The first template (.vars_cmake_def_opts) sets the default values for CMake variables needed to build GVEC.

The second template (.vars_matrix_build) sets up additional variables (CMP_MODE and OMP_MODE), but in a way to yield all possible combinations of their values using the parallel:matrix: keyword. This allows inheriting jobs to be executed by the CI runners concurrently, so it helps improving the CI pipeline performance.

The third template (.tmpl_setup_build) sets up variables that are relevant for this stage, including one that specifies a unique directory name for each CI job, where GVEC will be built.

The forth template (.tmpl_before_script_build) provides a before_script: section that, as we have seen before, lists an overriding a set of commands that are executed before a CI job. These include in this case, creating the specified build directory, but also making an important distinction between using the GVEC version from the commit triggering the CI pipeline or another previous commit, corresponding to a tag or a release version of GVEC. This topic shall be discussed in more detail later on, when we describe the regression stage.
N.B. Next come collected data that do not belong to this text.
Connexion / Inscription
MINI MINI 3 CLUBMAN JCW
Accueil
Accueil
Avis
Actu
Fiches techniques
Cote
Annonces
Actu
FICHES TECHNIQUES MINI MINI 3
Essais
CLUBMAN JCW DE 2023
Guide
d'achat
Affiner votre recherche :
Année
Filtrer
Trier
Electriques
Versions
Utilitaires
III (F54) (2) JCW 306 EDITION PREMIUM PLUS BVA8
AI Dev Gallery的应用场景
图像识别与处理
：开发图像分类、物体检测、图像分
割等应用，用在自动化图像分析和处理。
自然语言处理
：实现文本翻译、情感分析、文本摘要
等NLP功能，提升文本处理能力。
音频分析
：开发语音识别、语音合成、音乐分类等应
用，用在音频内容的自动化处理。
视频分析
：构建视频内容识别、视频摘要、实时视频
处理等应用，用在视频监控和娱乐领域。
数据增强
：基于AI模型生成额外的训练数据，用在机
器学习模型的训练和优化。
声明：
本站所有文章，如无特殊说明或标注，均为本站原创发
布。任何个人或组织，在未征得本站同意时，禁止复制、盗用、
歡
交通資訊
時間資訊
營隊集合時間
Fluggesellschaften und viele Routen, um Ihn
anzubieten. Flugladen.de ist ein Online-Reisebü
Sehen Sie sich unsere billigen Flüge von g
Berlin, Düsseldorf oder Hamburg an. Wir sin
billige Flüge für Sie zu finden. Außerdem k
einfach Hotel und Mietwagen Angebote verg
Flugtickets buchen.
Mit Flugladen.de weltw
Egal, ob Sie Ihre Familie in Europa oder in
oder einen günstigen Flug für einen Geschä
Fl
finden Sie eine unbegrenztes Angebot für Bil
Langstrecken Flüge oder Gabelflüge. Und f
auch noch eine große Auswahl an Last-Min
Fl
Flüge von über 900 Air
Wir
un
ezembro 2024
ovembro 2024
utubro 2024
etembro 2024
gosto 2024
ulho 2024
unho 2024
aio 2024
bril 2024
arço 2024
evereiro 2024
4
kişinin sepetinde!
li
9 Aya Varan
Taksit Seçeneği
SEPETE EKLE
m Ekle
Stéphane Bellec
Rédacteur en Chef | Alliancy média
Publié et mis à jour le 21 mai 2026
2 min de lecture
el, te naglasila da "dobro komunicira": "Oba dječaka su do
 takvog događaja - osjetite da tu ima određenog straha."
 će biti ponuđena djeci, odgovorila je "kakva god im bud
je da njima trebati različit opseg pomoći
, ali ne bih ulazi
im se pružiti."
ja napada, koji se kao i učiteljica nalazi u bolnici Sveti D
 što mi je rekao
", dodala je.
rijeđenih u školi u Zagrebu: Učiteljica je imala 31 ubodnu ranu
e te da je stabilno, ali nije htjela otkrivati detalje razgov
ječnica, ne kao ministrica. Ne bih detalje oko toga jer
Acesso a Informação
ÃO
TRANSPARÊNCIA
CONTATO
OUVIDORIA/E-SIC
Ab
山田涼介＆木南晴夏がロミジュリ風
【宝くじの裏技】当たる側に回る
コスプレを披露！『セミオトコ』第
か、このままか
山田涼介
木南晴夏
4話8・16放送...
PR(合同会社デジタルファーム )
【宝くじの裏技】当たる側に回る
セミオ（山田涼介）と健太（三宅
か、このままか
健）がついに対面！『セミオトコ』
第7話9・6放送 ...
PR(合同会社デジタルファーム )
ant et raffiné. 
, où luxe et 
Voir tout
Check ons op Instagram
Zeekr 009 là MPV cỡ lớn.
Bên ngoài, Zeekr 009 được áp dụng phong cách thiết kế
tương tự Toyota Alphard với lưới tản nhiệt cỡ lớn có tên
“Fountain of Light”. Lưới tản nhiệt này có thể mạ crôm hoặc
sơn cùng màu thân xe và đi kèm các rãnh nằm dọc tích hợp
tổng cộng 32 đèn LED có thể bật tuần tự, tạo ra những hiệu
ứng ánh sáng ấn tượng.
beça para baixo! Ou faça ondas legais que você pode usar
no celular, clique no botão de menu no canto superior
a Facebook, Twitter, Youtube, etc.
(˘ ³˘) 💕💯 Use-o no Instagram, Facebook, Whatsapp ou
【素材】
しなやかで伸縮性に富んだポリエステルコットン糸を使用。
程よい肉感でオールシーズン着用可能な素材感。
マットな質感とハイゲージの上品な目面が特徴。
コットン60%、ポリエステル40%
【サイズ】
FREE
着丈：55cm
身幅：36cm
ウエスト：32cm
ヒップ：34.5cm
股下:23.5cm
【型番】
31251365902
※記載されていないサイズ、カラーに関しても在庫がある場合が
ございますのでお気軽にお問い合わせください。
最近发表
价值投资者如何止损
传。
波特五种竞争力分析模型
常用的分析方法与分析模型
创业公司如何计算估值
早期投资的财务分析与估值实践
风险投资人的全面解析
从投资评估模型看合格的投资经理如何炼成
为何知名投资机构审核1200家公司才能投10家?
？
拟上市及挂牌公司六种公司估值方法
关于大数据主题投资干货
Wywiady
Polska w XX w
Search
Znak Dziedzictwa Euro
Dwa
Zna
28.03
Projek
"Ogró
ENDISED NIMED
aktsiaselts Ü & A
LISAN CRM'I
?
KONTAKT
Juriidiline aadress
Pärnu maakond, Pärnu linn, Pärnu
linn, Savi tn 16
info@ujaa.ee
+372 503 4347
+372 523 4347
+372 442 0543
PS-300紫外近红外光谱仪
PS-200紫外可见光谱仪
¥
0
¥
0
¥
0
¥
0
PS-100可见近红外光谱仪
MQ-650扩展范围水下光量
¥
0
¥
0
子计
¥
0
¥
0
The last template (.tmpl_script_build) provides the script: section for an inheriting CI job. It contains a list of Shell commands to be executed, which in this case build a configuration of GVEC specified by the variables defined in the first two templates. The latter specify things like choosing between building a debug or release version, with which compiler, etc. Finally, the last section in this template, artifacts:, specifies a list of files and directories that will be attached to the job upon success (by default). These, which here include the GVEC executable produced after a successful build job, can subsequently be used by dependent CI jobs, like the ones in the run stage.

Stage `build`#

Like we did before, here we jump forward to the corresponding build stage, in order to illustrate how a typical GVEC CI build job extends the previous templates. We use a CI job example that executes on the MPCDF shared runner using the same Docker image as before, namely:

# ========================================================================
# Stage "build"
# ========================================================================

# build with MPCDF Docker (Intel 2023) shared runner environment
mpcdfci_intel2023_build:
  stage: build
  before_script:
    - !reference [".tmpl_before_script_modules", "before_script"]
    - !reference [".tmpl_before_script_build","before_script"]
  extends:
    - .tmpl_mpcdfci_intel2023
    - .tmpl_setup_build
    - .tmpl_script_build
    - .vars_cmake_def_opts
    - .vars_matrix_build
  needs: [mpcdfci_intel2023_env]

The first section is a before_script:. It allows the job to inherit from the very first template mentioned in this document, .tmpl_before_script_modules, which essentially loads the necessary modules. It also inherits from the template .tmpl_before_script_build, presented in the previous subsection, which executes commands in preparation of the build script, like creating the build target directory. Note that the keyword !reference is used instead of extends: due to the overriding property of the before_script: sections, otherwise it would not be possible to inherit from multiple of these sections without resetting some their variable values.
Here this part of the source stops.